QUEENSBURY — Randy Gross, pastor of New Beginnings Community Church, is hoping to feed the body as well as the soul.
Gross has opened the Dix Avenue Diner in a portion of the church that housed a kitchen and a cafeteria.
The menu features locally sourced and healthy food items, including dairy products from Bunker Hill Creamery in Cossayuna, eggs from a homestead Washington County farm and meat from grass-fed cattle at Big Picture Beef in Massachusetts.
Gross said the impetus for the restaurant came in 2012, after people around him started dying. He started to do some research about the issue.
“It was the food system that was the leading cause of people’s illnesses,” he said.
Gross said he figured that one of the best ways to help would be to open a restaurant that serves healthy and locally sourced foods.
Gross was able to purchase some kitchen equipment at a good price from a restaurant that was going out of business. He estimated that it cost about $10,000 to renovate the space.
“It’s been 15-hour days here for a good three weeks,” he said. “I love this part of it — seeing a project to completion.”
The restaurant is open Monday through Saturday from 7 a.m. to 3 p.m., and closed on Sundays. Gross has other responsibilities on that day.
The menu is a combination of standard diner fare and some healthier options. Among the popular items are omelets and Ruebens, according to Gross.
Gross said he is going to ramp up the number of locally sourced foods.
He said he believes in the healing power of these foods. Grass-fed beef is high in levels of omega acids, he said.

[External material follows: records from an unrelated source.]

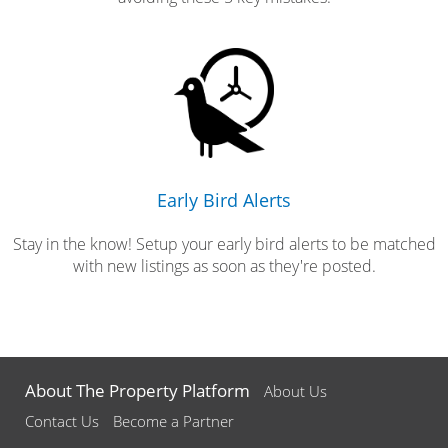
Early Bird Alerts
Stay in the know! Setup your early bird alerts to be matched
with new listings as soon as they're posted.
About The Property Platform
About Us
Contact Us
Become a Partner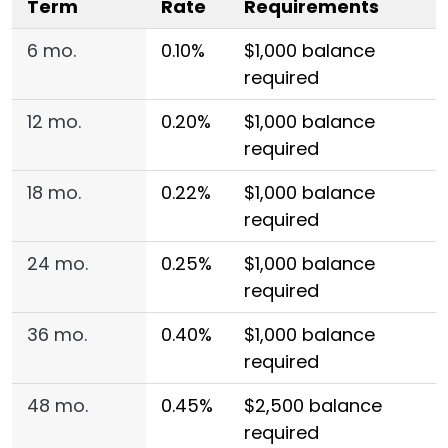
Term
Rate
Requirements
6 mo.
0.10%
$1,000 balance
required
12 mo.
0.20%
$1,000 balance
required
18 mo.
0.22%
$1,000 balance
required
24 mo.
0.25%
$1,000 balance
required
36 mo.
0.40%
$1,000 balance
required
48 mo.
0.45%
$2,500 balance
required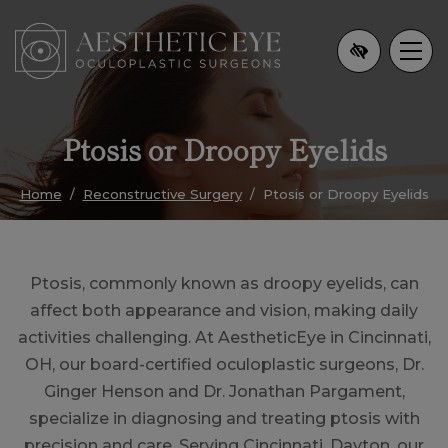
Skip
to
main
content
Ptosis or Droopy Eyelids
Home
Reconstructive Surgery
Ptosis or Droopy Eyelids
Ptosis, commonly known as droopy eyelids, can
affect both appearance and vision, making daily
activities challenging. At AestheticEye in Cincinnati,
OH, our board-certified oculoplastic surgeons, Dr.
Ginger Henson and Dr. Jonathan Pargament,
specialize in diagnosing and treating ptosis with
precision and care. Serving Cincinnati, Dayton, our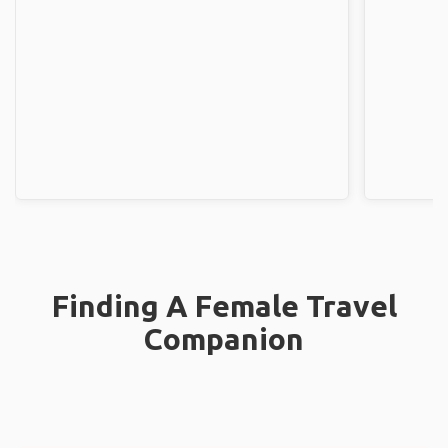
Finding A Female Travel
Companion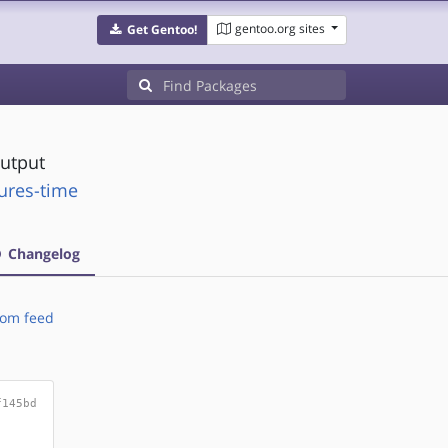
gentoo.org sites
Get Gentoo!
output
tures-time
Changelog
om feed
f145bd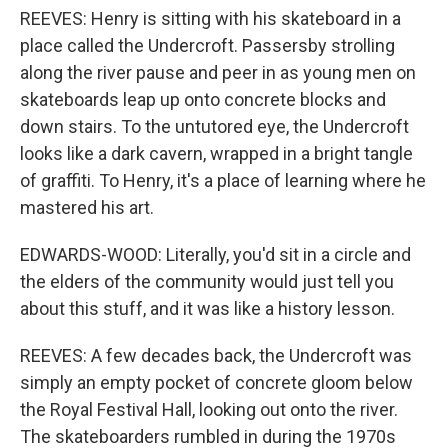
REEVES: Henry is sitting with his skateboard in a
place called the Undercroft. Passersby strolling
along the river pause and peer in as young men on
skateboards leap up onto concrete blocks and
down stairs. To the untutored eye, the Undercroft
looks like a dark cavern, wrapped in a bright tangle
of graffiti. To Henry, it's a place of learning where he
mastered his art.
EDWARDS-WOOD: Literally, you'd sit in a circle and
the elders of the community would just tell you
about this stuff, and it was like a history lesson.
REEVES: A few decades back, the Undercroft was
simply an empty pocket of concrete gloom below
the Royal Festival Hall, looking out onto the river.
The skateboarders rumbled in during the 1970s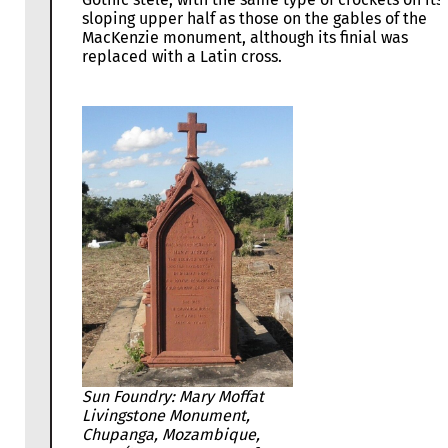
sloping upper half as those on the gables of the
MacKenzie monument, although its finial was
replaced with a Latin cross.
Sun Foundry: Mary Moffat
Livingstone Monument,
Chupanga, Mozambique,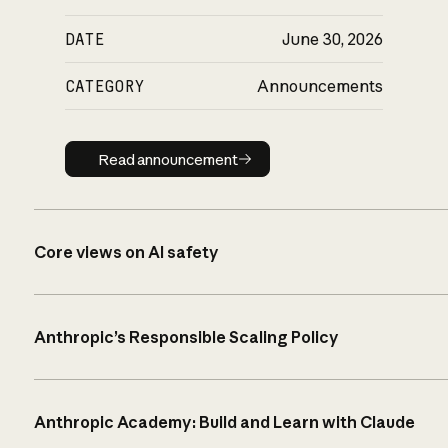
DATE
June 30, 2026
CATEGORY
Announcements
Read announcement
Read announcement
Core views on AI safety
Anthropic’s Responsible Scaling Policy
Anthropic Academy: Build and Learn with Claude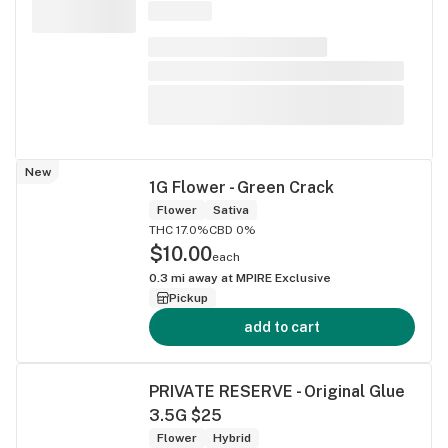
New
1G Flower - Green Crack
Flower
Sativa
THC 17.0%
CBD 0%
$10.00
each
0.3
mi away at
MPIRE Exclusive
Pickup
add to cart
PRIVATE RESERVE - Original Glue
3.5G $25
Flower
Hybrid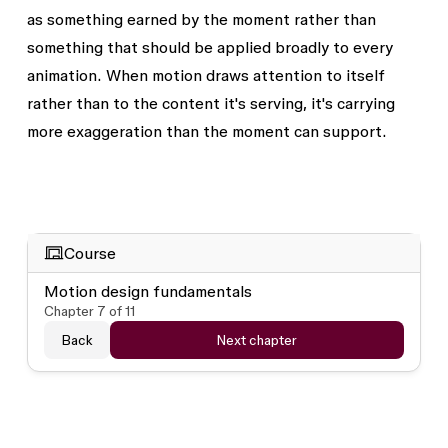
as something earned by the moment rather than
something that should be applied broadly to every
animation. When motion draws attention to itself
rather than to the content it's serving, it's carrying
more exaggeration than the moment can support.
Course
Motion design fundamentals
Chapter
7
of
11
Back
Next chapter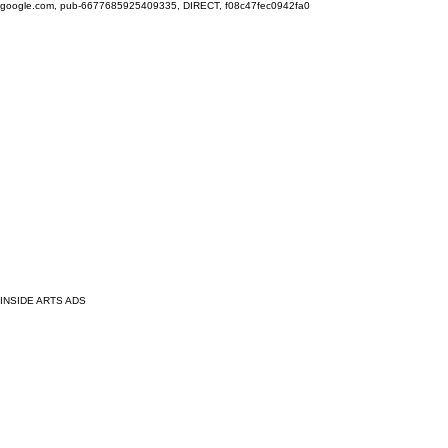
google.com, pub-6677685925409335, DIRECT, f08c47fec0942fa0
INSIDE ARTS ADS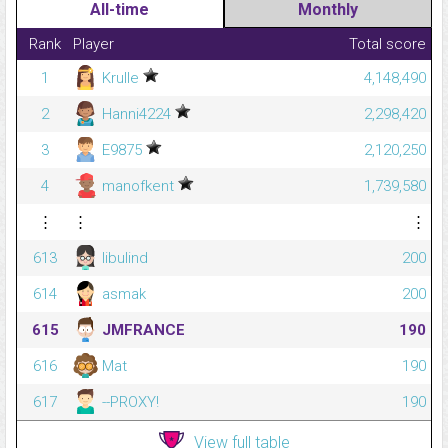
All-time
Monthly
Rank
Player
Total score
1
Krulle
4,148,490
2
Hanni4224
2,298,420
3
E9875
2,120,250
4
manofkent
1,739,580
⋮
⋮
⋮
613
libulind
200
614
asmak
200
615
JMFRANCE
190
616
Mat
190
617
--PROXY!
190
View full table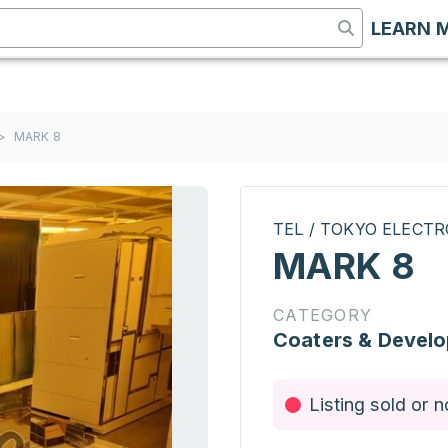
LEARN 
>
MARK 8
TEL / TOKYO ELECT
MARK 8
CATEGORY
Coaters & Develo
Listing sold or n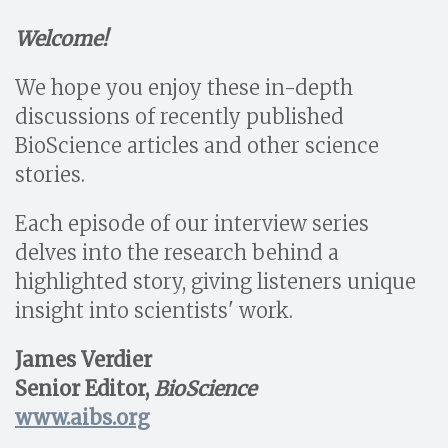
Welcome!
We hope you enjoy these in-depth
discussions of recently published
BioScience articles and other science
stories.
Each episode of our interview series
delves into the research behind a
highlighted story, giving listeners unique
insight into scientists' work.
James Verdier
Senior Editor,
BioScience
www.aibs.org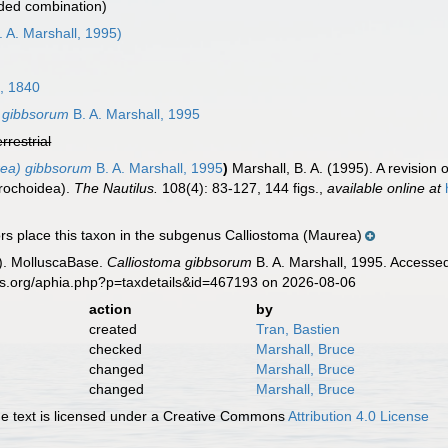
ded combination)
. A. Marshall, 1995)
, 1840
 gibbsorum
B. A. Marshall, 1995
errestrial
rea) gibbsorum
B. A. Marshall, 1995
)
Marshall, B. A. (1995). A revision
Trochoidea).
The Nautilus.
108(4): 83-127, 144 figs.
,
available online at
s place this taxon in the subgenus Calliostoma (Maurea)
). MolluscaBase.
Calliostoma gibbsorum
B. A. Marshall, 1995. Accessed
es.org/aphia.php?p=taxdetails&id=467193 on 2026-08-06
action
by
created
Tran, Bastien
checked
Marshall, Bruce
changed
Marshall, Bruce
changed
Marshall, Bruce
 text is licensed under a Creative Commons
Attribution 4.0 License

Most cattle are raised with grass as part of the diet, but then in the last four months of their life, Gross said they receive a feed that is designed to fatten them up.
“It’s not a natural process. It’s relatively new to the industry,” he said. “Now, the industry is starting to swing backward to the natural system.”
He cited the fact that McDonald’s, the largest purchaser of beef, has been consulting with one of the leading professors to consider switching to solely grass-fed cattle.
“The consumer is demanding a healthier product,” he said.
He is getting his eggs about 4 miles away at a homestead farm in Washington County. Gambles Bakery in Queensbury is providing bread products, and he plans to include rolled butter made by the Amish.
Reviews have been good, according to Gross.
Gross has formed a separate limited liability corporation for the restaurant, which is separate from the church.
In the course of his being pastor over the last nine years, Gross said he was the main contractor and laborer for the building project and had not taken a salary for that work. The board of directors believed it very appropriate to lease part of the building to the LLC for $1.
Gross said he comes from a family of entrepreneurs, but has never run a restaurant.
“I have talent around me,” he said.
Irv LaFreniere is the cook and his daughter Amanda LaFreniere works as a server. Both have experience in the restaurant business. Irv LaFreniere has worked at the Log Jam Restaurant in Queensbury and the former Copper Kettle in Glens Falls.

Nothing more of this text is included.